|

Visiting Matera in May

Visiting Matera in May

Weather in May: Average high 21.6°C, 20mm rainfall.

# Matera in May: What It’s Actually Like

May is probably the sweet spot for Matera, and most people who’ve been there in peak summer will tell you the same thing.

Twenty-one degrees is genuinely comfortable for walking around a city that is essentially one long scramble up and down ancient stone. The Sassi districts demand a lot from your legs, and doing that same walk in July’s 35-degree heat turns something magical into something you’re just trying to survive. In May you can actually stop, look around, and appreciate the fact that you’re standing inside a cave city that people have inhabited for 9,000 years without immediately needing to find shade and lie down.

The 20mm of rain across the month means you’ll probably catch one or two grey afternoons, nothing dramatic. Pack a light jacket anyway because evenings cool down quickly, and that limestone holds the cold.

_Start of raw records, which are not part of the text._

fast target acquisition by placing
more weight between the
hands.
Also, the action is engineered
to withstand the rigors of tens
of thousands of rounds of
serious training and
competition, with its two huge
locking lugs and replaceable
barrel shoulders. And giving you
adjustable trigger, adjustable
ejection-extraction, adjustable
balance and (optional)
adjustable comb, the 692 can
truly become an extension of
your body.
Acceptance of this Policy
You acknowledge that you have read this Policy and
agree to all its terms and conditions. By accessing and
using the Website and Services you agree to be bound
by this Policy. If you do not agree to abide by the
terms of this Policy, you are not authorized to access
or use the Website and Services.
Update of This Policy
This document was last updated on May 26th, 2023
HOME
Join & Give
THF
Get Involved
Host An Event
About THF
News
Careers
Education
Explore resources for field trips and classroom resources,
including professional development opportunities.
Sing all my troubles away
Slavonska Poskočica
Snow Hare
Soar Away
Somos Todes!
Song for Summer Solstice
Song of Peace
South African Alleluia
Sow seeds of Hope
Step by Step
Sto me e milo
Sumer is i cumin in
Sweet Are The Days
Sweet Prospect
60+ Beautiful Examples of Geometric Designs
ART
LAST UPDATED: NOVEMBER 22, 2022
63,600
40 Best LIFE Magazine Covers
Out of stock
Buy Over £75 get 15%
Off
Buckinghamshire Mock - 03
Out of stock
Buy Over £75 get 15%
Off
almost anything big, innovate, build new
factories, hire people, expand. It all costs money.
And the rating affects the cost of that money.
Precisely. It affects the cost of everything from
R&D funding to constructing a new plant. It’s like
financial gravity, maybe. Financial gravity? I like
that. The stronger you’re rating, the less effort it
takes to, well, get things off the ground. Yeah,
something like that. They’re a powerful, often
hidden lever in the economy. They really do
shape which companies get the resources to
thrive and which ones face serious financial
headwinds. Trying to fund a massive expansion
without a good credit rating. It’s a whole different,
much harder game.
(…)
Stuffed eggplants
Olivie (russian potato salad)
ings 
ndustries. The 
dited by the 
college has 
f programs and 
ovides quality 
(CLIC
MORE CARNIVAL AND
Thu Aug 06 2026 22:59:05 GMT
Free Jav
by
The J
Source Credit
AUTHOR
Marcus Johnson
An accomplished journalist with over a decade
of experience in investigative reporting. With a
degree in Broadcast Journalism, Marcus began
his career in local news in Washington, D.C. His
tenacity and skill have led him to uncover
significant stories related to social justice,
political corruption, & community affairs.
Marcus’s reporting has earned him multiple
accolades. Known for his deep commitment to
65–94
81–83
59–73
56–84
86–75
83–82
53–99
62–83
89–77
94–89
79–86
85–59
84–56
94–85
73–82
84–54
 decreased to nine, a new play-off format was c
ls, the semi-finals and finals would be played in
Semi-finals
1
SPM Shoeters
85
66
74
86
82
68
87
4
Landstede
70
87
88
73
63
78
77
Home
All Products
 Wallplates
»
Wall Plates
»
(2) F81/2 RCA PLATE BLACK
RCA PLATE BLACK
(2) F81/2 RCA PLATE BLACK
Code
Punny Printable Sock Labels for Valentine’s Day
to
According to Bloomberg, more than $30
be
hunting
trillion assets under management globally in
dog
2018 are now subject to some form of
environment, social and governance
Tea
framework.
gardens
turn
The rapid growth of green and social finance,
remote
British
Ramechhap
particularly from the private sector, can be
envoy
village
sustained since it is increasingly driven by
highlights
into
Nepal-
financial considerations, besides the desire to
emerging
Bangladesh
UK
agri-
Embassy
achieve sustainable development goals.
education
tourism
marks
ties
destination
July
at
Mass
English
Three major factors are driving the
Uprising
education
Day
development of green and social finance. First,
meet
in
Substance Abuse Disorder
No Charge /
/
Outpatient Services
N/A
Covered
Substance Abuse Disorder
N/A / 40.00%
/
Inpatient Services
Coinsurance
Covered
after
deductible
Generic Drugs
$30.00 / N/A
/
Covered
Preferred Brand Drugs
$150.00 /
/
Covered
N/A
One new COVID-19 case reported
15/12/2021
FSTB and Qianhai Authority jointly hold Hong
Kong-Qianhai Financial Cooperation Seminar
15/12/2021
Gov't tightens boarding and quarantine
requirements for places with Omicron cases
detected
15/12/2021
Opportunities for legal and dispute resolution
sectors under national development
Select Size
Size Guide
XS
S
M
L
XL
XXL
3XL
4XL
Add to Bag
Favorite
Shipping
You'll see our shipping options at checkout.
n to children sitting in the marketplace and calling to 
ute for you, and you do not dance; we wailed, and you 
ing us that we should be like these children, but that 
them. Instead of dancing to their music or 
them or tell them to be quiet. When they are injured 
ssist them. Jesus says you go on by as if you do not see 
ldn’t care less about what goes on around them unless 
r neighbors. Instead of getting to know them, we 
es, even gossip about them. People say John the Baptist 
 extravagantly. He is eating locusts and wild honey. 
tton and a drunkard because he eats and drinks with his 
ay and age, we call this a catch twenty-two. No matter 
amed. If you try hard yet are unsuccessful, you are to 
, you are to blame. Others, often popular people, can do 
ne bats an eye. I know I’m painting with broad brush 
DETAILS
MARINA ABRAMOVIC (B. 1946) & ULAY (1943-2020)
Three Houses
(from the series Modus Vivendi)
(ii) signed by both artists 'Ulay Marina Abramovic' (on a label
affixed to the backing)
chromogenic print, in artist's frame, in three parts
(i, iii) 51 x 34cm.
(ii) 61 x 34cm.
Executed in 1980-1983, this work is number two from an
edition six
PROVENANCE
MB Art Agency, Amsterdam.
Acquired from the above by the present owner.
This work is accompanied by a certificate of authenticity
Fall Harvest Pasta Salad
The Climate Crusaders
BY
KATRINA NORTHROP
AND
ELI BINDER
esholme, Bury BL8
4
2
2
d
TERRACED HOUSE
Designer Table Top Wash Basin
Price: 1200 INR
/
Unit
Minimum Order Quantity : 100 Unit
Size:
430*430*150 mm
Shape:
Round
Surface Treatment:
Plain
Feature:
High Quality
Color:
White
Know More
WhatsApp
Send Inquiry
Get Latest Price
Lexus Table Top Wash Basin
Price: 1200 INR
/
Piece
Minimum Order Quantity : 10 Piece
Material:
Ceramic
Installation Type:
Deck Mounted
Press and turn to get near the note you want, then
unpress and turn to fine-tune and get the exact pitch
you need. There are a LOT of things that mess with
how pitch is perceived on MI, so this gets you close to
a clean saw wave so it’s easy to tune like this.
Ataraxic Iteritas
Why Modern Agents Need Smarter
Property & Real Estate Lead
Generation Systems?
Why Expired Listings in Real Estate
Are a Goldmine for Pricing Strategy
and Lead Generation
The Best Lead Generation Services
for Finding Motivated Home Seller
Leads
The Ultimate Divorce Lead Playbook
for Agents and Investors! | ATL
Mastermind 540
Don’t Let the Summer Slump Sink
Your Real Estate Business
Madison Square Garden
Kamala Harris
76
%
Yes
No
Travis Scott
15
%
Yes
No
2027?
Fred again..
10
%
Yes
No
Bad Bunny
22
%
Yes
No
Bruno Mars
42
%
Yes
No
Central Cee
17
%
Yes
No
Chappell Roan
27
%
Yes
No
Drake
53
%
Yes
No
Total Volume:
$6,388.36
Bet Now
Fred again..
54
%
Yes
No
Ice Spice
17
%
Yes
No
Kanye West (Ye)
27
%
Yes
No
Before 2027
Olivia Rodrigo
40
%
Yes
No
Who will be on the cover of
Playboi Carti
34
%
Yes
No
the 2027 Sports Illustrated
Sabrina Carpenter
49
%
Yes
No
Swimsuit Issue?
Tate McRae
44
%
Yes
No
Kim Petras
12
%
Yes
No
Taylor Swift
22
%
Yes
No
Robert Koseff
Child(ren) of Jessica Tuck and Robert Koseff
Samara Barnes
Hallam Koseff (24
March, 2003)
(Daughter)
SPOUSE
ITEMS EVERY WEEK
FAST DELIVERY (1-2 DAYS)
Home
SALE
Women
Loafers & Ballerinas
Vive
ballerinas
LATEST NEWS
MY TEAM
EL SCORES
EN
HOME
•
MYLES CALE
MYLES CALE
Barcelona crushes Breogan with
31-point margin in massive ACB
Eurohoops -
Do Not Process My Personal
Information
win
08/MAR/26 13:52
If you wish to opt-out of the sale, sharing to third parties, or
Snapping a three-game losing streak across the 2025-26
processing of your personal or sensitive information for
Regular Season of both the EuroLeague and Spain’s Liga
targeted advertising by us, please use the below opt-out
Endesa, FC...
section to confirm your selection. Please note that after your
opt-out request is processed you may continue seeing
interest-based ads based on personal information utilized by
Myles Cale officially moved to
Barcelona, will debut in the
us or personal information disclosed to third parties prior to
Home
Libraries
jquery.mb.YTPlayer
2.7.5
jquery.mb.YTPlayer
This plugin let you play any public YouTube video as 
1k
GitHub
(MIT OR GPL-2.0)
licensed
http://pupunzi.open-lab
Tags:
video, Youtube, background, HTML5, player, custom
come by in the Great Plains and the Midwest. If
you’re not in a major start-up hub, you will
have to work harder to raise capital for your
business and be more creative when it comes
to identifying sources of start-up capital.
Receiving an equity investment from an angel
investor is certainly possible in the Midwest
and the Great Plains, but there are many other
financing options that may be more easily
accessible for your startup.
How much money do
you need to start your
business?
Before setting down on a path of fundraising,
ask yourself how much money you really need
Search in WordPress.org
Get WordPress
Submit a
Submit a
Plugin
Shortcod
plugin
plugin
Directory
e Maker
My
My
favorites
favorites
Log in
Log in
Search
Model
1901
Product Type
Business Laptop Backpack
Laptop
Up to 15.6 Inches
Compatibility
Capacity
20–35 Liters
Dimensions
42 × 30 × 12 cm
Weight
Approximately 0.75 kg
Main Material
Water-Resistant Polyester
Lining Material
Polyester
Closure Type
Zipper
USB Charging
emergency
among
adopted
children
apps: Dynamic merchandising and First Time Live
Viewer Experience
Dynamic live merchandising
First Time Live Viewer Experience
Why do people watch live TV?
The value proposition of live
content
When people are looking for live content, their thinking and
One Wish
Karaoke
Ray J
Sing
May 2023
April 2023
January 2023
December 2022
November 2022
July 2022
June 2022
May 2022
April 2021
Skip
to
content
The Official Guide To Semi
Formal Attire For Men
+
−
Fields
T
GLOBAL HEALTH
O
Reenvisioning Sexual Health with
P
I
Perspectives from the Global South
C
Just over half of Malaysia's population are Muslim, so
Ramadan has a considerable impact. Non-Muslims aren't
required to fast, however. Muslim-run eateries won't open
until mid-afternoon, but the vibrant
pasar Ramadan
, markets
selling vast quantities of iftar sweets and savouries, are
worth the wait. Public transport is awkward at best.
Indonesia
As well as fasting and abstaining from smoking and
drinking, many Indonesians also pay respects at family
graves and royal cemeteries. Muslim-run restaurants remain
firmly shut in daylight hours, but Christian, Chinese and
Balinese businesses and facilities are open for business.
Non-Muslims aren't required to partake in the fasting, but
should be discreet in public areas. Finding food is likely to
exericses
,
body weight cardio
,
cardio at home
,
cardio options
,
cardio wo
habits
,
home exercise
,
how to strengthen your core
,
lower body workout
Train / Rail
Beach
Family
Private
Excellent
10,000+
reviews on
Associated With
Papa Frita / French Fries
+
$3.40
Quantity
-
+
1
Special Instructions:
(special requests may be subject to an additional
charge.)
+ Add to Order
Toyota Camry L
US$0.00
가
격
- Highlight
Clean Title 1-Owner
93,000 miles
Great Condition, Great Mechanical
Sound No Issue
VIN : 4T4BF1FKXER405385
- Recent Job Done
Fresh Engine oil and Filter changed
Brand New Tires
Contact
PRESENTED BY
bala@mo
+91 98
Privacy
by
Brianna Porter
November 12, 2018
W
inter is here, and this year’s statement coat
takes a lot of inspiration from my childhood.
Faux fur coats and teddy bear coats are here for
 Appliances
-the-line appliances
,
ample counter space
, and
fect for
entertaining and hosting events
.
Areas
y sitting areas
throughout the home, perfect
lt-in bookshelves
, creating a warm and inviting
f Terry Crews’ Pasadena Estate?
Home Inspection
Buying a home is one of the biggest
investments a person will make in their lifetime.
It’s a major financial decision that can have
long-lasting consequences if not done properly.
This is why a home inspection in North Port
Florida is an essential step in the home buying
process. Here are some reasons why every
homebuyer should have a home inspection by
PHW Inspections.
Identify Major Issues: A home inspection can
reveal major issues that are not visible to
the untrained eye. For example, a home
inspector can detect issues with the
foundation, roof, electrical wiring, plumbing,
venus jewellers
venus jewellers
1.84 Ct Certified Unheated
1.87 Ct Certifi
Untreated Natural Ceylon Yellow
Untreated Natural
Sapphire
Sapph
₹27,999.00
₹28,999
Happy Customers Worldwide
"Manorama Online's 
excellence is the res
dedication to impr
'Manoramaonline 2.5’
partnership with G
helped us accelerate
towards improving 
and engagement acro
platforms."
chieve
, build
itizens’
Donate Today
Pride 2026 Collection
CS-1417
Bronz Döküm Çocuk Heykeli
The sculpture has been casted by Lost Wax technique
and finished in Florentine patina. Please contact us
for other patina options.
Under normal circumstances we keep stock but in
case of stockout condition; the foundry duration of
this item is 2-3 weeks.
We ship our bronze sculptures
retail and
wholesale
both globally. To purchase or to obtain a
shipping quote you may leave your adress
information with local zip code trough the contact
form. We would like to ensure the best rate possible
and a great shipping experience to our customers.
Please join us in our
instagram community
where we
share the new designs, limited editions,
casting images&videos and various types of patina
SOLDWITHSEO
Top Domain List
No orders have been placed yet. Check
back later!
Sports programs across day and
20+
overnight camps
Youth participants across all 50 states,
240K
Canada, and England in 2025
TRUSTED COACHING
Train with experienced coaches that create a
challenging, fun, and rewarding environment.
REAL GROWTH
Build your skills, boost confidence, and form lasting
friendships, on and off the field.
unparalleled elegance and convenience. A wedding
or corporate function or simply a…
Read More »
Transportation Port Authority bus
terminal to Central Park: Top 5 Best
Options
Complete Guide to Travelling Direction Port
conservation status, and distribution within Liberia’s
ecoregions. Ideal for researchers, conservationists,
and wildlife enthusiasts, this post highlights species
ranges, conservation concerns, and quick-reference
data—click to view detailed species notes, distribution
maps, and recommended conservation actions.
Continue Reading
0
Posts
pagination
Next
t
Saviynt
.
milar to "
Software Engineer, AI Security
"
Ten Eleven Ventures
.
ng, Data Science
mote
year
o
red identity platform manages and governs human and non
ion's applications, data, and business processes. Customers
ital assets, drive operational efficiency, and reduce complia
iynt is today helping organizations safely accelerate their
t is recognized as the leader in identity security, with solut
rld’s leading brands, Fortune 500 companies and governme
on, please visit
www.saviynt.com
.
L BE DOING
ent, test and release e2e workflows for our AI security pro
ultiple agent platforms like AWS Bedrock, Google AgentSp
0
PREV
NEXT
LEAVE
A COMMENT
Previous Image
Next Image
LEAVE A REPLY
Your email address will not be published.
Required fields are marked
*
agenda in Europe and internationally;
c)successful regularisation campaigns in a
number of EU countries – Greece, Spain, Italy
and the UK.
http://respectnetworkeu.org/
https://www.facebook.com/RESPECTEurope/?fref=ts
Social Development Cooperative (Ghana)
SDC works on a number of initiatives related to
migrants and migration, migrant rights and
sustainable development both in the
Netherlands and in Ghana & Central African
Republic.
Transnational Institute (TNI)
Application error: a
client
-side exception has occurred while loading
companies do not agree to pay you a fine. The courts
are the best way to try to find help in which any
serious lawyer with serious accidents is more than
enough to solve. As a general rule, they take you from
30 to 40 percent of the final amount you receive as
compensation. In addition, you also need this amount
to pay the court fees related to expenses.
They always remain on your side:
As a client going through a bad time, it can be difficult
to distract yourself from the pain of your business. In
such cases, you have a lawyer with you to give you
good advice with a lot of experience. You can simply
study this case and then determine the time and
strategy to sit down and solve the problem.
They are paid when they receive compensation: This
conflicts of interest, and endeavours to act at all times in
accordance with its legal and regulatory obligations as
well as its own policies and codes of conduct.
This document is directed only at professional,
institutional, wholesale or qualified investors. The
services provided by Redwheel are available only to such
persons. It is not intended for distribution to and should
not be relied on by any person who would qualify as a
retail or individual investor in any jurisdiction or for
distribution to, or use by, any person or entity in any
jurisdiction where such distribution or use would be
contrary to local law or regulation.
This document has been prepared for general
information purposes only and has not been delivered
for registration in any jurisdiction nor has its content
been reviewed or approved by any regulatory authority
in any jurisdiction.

Crowds are present but manageable. Italians haven’t yet descended in numbers, the worst of the tour groups are still building momentum, and you can walk through the Sasso Caveoso in the morning without feeling like you’re in a queue. By late June that changes noticeably. Everything is open in May – restaurants, cave churches, the underground cistern tours – without the stretched and slightly frantic service that comes when the place is overwhelmed.

Is it worth it? Absolutely, with the caveat that Matera suits people who are happy wandering without a rigid agenda. There isn’t a long list of ticketed attractions. The whole point is getting slightly lost in the ravines, eating well, and sitting somewhere with a view of the gorge while the light does something extraordinary at dusk. If you need a packed itinerary to feel satisfied, you might run out of structured things to do after day two.

**One practical tip:** book your accommodation inside the Sassi rather than the upper town. Yes, it costs more and the streets are steep. But waking up inside that landscape, with the cave churches visible from your window at 6am before anyone else is around, is genuinely the whole experience.